╭─ Task data

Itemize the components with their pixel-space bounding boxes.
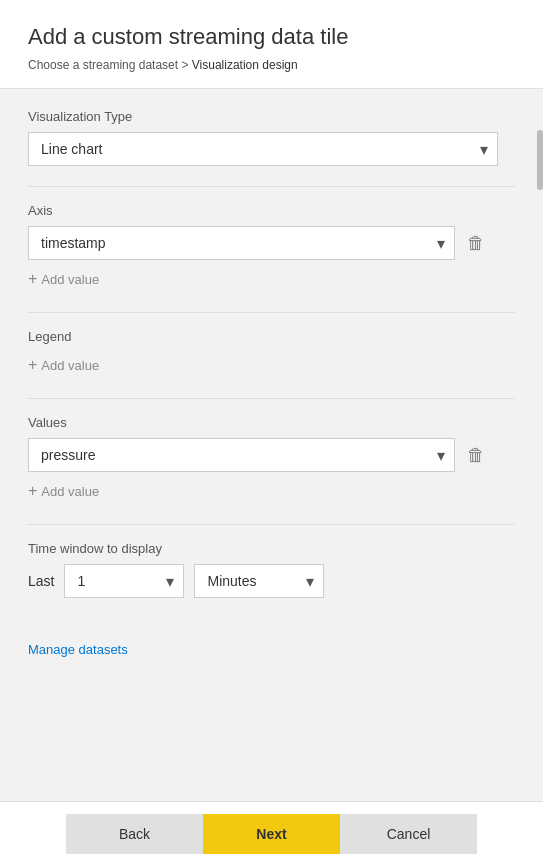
divider-3 [28, 398, 515, 399]
visualization-type-label: Visualization Type [28, 109, 515, 124]
time-number-select[interactable]: 1 2 3 5 10 15 30 60 [64, 564, 184, 598]
last-label: Last [28, 573, 54, 589]
axis-select-wrapper: timestamp [28, 226, 455, 260]
time-window-label: Time window to display [28, 541, 515, 556]
divider-1 [28, 186, 515, 187]
time-window-section: Time window to display Last 1 2 3 5 10 1… [28, 541, 515, 598]
legend-add-value-label: Add value [41, 358, 99, 373]
axis-section: Axis timestamp 🗑 + Add value [28, 203, 515, 292]
axis-add-value-button[interactable]: + Add value [28, 266, 99, 292]
divider-4 [28, 524, 515, 525]
values-add-value-label: Add value [41, 484, 99, 499]
breadcrumb: Choose a streaming dataset > Visualizati… [28, 58, 515, 72]
values-add-value-button[interactable]: + Add value [28, 478, 99, 504]
values-select-wrapper: pressure [28, 438, 455, 472]
values-label: Values [28, 415, 515, 430]
breadcrumb-step2: Visualization design [192, 58, 298, 72]
time-unit-select-wrapper: Minutes Hours Seconds [194, 564, 324, 598]
scrollbar[interactable] [537, 130, 543, 190]
content-area: Visualization Type Line chart Bar chart … [0, 89, 543, 677]
next-button[interactable]: Next [203, 814, 340, 854]
legend-section: Legend + Add value [28, 329, 515, 378]
manage-datasets-link[interactable]: Manage datasets [28, 642, 128, 657]
values-section: Values pressure 🗑 + Add value [28, 415, 515, 504]
time-unit-select[interactable]: Minutes Hours Seconds [194, 564, 324, 598]
visualization-type-section: Visualization Type Line chart Bar chart … [28, 109, 515, 166]
legend-label: Legend [28, 329, 515, 344]
cancel-button[interactable]: Cancel [340, 814, 477, 854]
breadcrumb-separator: > [181, 58, 188, 72]
legend-add-value-button[interactable]: + Add value [28, 352, 99, 378]
values-select-row: pressure 🗑 [28, 438, 515, 472]
axis-plus-icon: + [28, 270, 37, 288]
time-window-row: Last 1 2 3 5 10 15 30 60 Minutes Hours S… [28, 564, 515, 598]
axis-label: Axis [28, 203, 515, 218]
values-plus-icon: + [28, 482, 37, 500]
divider-2 [28, 312, 515, 313]
footer-bar: Back Next Cancel [0, 801, 543, 865]
time-number-select-wrapper: 1 2 3 5 10 15 30 60 [64, 564, 184, 598]
values-select[interactable]: pressure [28, 438, 455, 472]
axis-delete-button[interactable]: 🗑 [461, 229, 491, 258]
page-header: Add a custom streaming data tile Choose … [0, 0, 543, 89]
values-trash-icon: 🗑 [467, 445, 485, 466]
axis-add-value-label: Add value [41, 272, 99, 287]
manage-datasets-container: Manage datasets [28, 622, 515, 657]
values-delete-button[interactable]: 🗑 [461, 441, 491, 470]
axis-select-row: timestamp 🗑 [28, 226, 515, 260]
legend-plus-icon: + [28, 356, 37, 374]
back-button[interactable]: Back [66, 814, 203, 854]
visualization-type-select[interactable]: Line chart Bar chart Card Gauge Clustere… [28, 132, 498, 166]
page-title: Add a custom streaming data tile [28, 24, 515, 50]
axis-select[interactable]: timestamp [28, 226, 455, 260]
trash-icon: 🗑 [467, 233, 485, 254]
visualization-type-select-wrapper: Line chart Bar chart Card Gauge Clustere… [28, 132, 498, 166]
breadcrumb-step1: Choose a streaming dataset [28, 58, 178, 72]
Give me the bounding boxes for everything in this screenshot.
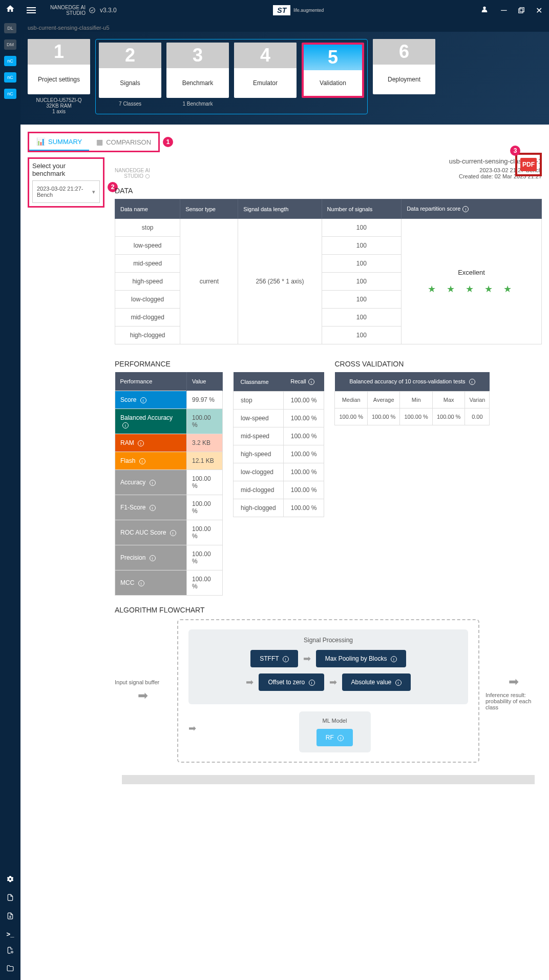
- settings-icon[interactable]: [6, 875, 14, 885]
- svg-point-1: [90, 8, 95, 13]
- terminal-icon[interactable]: >_: [7, 930, 14, 938]
- marker-3: 3: [510, 146, 520, 156]
- sidebar-item-dl[interactable]: DL: [4, 23, 16, 33]
- svg-point-5: [145, 175, 150, 179]
- step-project-settings[interactable]: 1 Project settings: [28, 39, 90, 94]
- data-name-cell: stop: [115, 219, 180, 237]
- hamburger-icon[interactable]: [27, 7, 36, 13]
- step-1-info: NUCLEO-U575ZI-Q 32KB RAM 1 axis: [36, 97, 82, 114]
- tab-comparison[interactable]: ▦ COMPARISON: [89, 133, 158, 151]
- chip-stfft[interactable]: STFFT i: [250, 650, 298, 667]
- sidebar-item-nc-3[interactable]: nC: [4, 89, 16, 99]
- step-group: 2 Signals 7 Classes 3 Benchmark 1 Benchm…: [95, 39, 368, 114]
- data-name-cell: high-clogged: [115, 326, 180, 344]
- app-logo-icon: [89, 7, 96, 14]
- home-icon[interactable]: [6, 4, 15, 16]
- chart-icon: 📊: [36, 137, 45, 146]
- step-emulator[interactable]: 4 Emulator: [234, 43, 297, 98]
- sidebar-item-dm[interactable]: DM: [4, 39, 16, 50]
- info-icon[interactable]: i: [138, 580, 144, 586]
- info-icon[interactable]: i: [150, 555, 156, 561]
- user-status-icon[interactable]: [480, 5, 491, 15]
- svg-rect-4: [519, 9, 523, 13]
- info-icon[interactable]: i: [170, 530, 176, 536]
- doc-settings-icon[interactable]: [7, 946, 14, 956]
- marker-1: 1: [163, 137, 173, 147]
- info-icon[interactable]: i: [139, 458, 145, 464]
- breadcrumb: usb-current-sensing-classifier-u5: [20, 21, 549, 32]
- performance-table: PerformanceValue Score i99.97 %Balanced …: [115, 372, 223, 596]
- footer-bar: [122, 775, 535, 784]
- info-icon[interactable]: i: [140, 397, 146, 403]
- steps-header: 1 Project settings NUCLEO-U575ZI-Q 32KB …: [20, 32, 549, 125]
- info-icon[interactable]: i: [462, 206, 469, 212]
- arrow-icon: ➡: [188, 723, 196, 734]
- chip-maxpool[interactable]: Max Pooling by Blocks i: [316, 650, 406, 667]
- sidebar: DL DM nC nC nC >_: [0, 0, 20, 980]
- info-icon[interactable]: i: [391, 656, 397, 662]
- section-flow-title: ALGORITHM FLOWCHART: [115, 606, 542, 614]
- info-icon[interactable]: i: [150, 480, 156, 486]
- data-table: Data name Sensor type Signal data length…: [115, 199, 542, 344]
- st-logo: ST life.augmented: [117, 5, 480, 15]
- flowchart: Input signal buffer ➡ Signal Processing …: [115, 619, 542, 763]
- step-signals[interactable]: 2 Signals: [99, 43, 161, 98]
- info-icon[interactable]: i: [309, 680, 315, 686]
- svg-point-0: [11, 951, 13, 953]
- svg-rect-3: [520, 8, 524, 12]
- close-button[interactable]: ✕: [535, 6, 543, 14]
- arrow-icon: ➡: [246, 677, 254, 688]
- info-icon[interactable]: i: [469, 379, 475, 385]
- maximize-button[interactable]: [517, 6, 525, 14]
- title-bar: NANOEDGE AI STUDIO v3.3.0 ST life.augmen…: [20, 0, 549, 21]
- small-logo: NANOEDGE AI STUDIO: [115, 168, 150, 179]
- flow-input-label: Input signal buffer ➡: [115, 679, 171, 703]
- step-benchmark[interactable]: 3 Benchmark: [166, 43, 229, 98]
- ml-model-box: ML Model RF i: [299, 711, 371, 752]
- chip-rf[interactable]: RF i: [316, 729, 353, 746]
- doc-icon-2[interactable]: [7, 912, 14, 922]
- data-name-cell: low-clogged: [115, 291, 180, 309]
- flow-output-label: ➡ Inference result: probability of each …: [485, 671, 542, 710]
- chip-offset[interactable]: Offset to zero i: [259, 673, 324, 691]
- info-icon[interactable]: i: [122, 422, 129, 428]
- sidebar-item-nc-1[interactable]: nC: [4, 56, 16, 66]
- section-perf-title: PERFORMANCE: [115, 360, 223, 368]
- table-icon: ▦: [96, 138, 103, 146]
- section-cross-title: CROSS VALIDATION: [334, 360, 490, 368]
- export-pdf-button[interactable]: PDF: [515, 153, 542, 176]
- step-validation[interactable]: 5 Validation: [302, 43, 364, 98]
- step-deployment[interactable]: 6 Deployment: [373, 39, 435, 94]
- arrow-right-icon: ➡: [485, 675, 542, 689]
- chip-abs[interactable]: Absolute value i: [342, 673, 411, 691]
- info-icon[interactable]: i: [283, 656, 289, 662]
- app-title: NANOEDGE AI STUDIO: [50, 5, 86, 16]
- doc-icon-1[interactable]: [7, 893, 14, 904]
- arrow-right-icon: ➡: [115, 688, 171, 703]
- sidebar-bottom: >_: [6, 875, 14, 974]
- data-name-cell: low-speed: [115, 237, 180, 255]
- arrow-icon: ➡: [329, 677, 337, 688]
- info-icon[interactable]: i: [308, 379, 314, 385]
- data-name-cell: mid-clogged: [115, 309, 180, 326]
- section-data-title: DATA: [115, 187, 542, 195]
- info-icon[interactable]: i: [395, 680, 402, 686]
- data-name-cell: high-speed: [115, 273, 180, 291]
- tabs-row: 📊 SUMMARY ▦ COMPARISON 1: [20, 125, 549, 152]
- info-icon[interactable]: i: [337, 735, 344, 741]
- data-name-cell: mid-speed: [115, 255, 180, 273]
- recall-table: ClassnameRecalli stop100.00 %low-speed10…: [233, 372, 324, 517]
- sidebar-item-nc-2[interactable]: nC: [4, 72, 16, 83]
- info-icon[interactable]: i: [138, 440, 144, 446]
- arrow-icon: ➡: [303, 653, 311, 664]
- signal-processing-box: Signal Processing STFFT i ➡ Max Pooling …: [188, 629, 468, 704]
- tabs-highlight: 📊 SUMMARY ▦ COMPARISON: [28, 132, 160, 152]
- folder-icon[interactable]: [6, 965, 14, 974]
- minimize-button[interactable]: ─: [500, 6, 508, 14]
- version-label: v3.3.0: [100, 7, 117, 14]
- cross-validation-table: Balanced accuracy of 10 cross-validation…: [334, 372, 490, 425]
- pdf-icon: PDF: [520, 158, 537, 171]
- info-icon[interactable]: i: [150, 505, 156, 511]
- benchmark-select-label: Select your benchmark: [32, 162, 100, 177]
- tab-summary[interactable]: 📊 SUMMARY: [29, 133, 89, 151]
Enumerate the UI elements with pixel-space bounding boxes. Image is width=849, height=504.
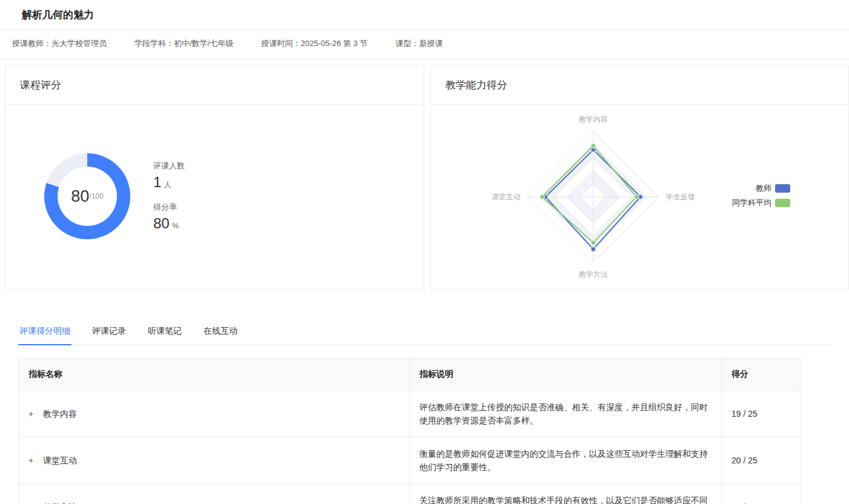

╰─

Task instructions >> Copy each line above holding "Hours".

Output >>
time-unit-select-wrapper: Minutes Hours Seconds [194, 564, 324, 598]
time-unit-select[interactable]: Minutes Hours Seconds [194, 564, 324, 598]
time-window-row: Last 1 2 3 5 10 15 30 60 Minutes Hours S… [28, 564, 515, 598]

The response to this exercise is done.